__Provided records__:
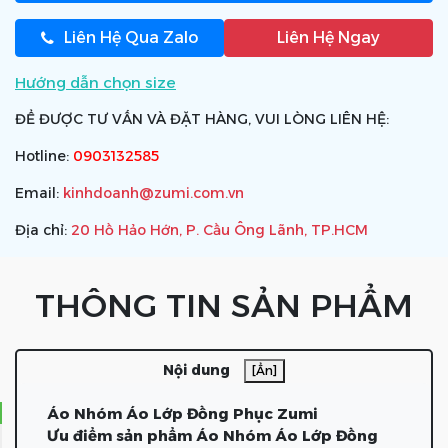
Liên Hệ Qua Zalo
Liên Hệ Ngay
Hướng dẫn chọn size
ĐỂ ĐƯỢC TƯ VẤN VÀ ĐẶT HÀNG, VUI LÒNG LIÊN HỆ:
Hotline:
0903132585
Email:
kinhdoanh@zumi.com.vn
Địa chỉ:
20 Hồ Hảo Hớn, P. Cầu Ông Lãnh, TP.HCM
THÔNG TIN SẢN PHẨM
Nội dung
[Ẩn]
Áo Nhóm Áo Lớp Đồng Phục Zumi
Ưu điểm sản phẩm Áo Nhóm Áo Lớp Đồng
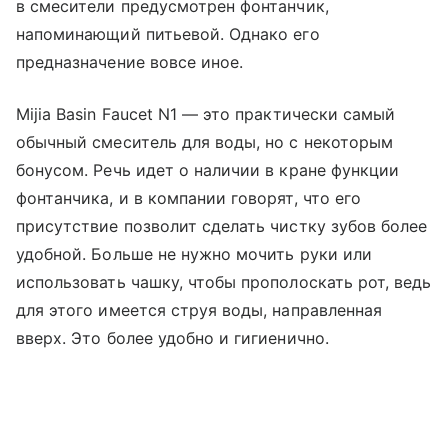
в смесители предусмотрен фонтанчик,
напоминающий питьевой. Однако его
предназначение вовсе иное.
Mijia Basin Faucet N1 — это практически самый
обычный смеситель для воды, но с некоторым
бонусом. Речь идет о наличии в кране функции
фонтанчика, и в компании говорят, что его
присутствие позволит сделать чистку зубов более
удобной. Больше не нужно мочить руки или
использовать чашку, чтобы прополоскать рот, ведь
для этого имеется струя воды, направленная
вверх. Это более удобно и гигиенично.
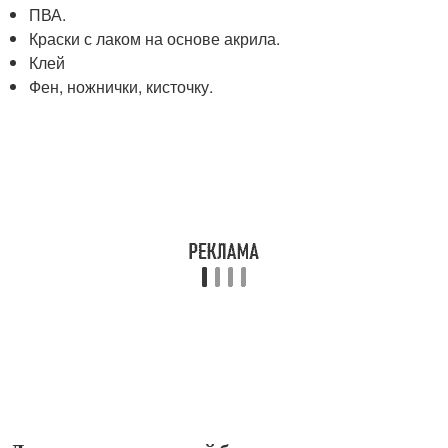
ПВА.
Краски с лаком на основе акрила.
Клей
Фен, ножнички, кисточку.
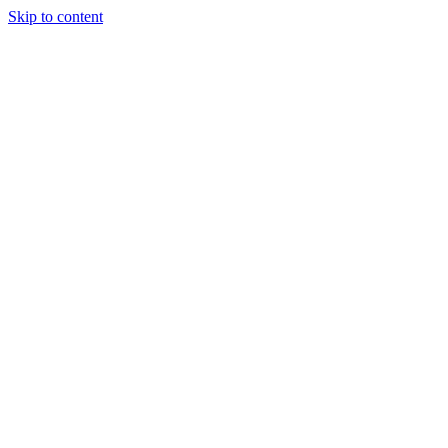
Skip to content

__Work request__:
Transcribe only these lines, exactly: the first line of the listing, every line after it, and the line with "напоминающий питьевой. Однако его", where the copy ends. Include no picture.

__Output for this exercise__:
Liên Hệ Qua Zalo
Liên Hệ Ngay
Hướng dẫn chọn size
ĐỂ ĐƯỢC TƯ VẤN VÀ ĐẶT HÀNG, VUI LÒNG LIÊN HỆ:
Hotline:
0903132585
Email:
kinhdoanh@zumi.com.vn
Địa chỉ:
20 Hồ Hảo Hớn, P. Cầu Ông Lãnh, TP.HCM
THÔNG TIN SẢN PHẨM
Nội dung
[Ẩn]
Áo Nhóm Áo Lớp Đồng Phục Zumi
Ưu điểm sản phẩm Áo Nhóm Áo Lớp Đồng
в смесители предусмотрен фонтанчик,
напоминающий питьевой. Однако его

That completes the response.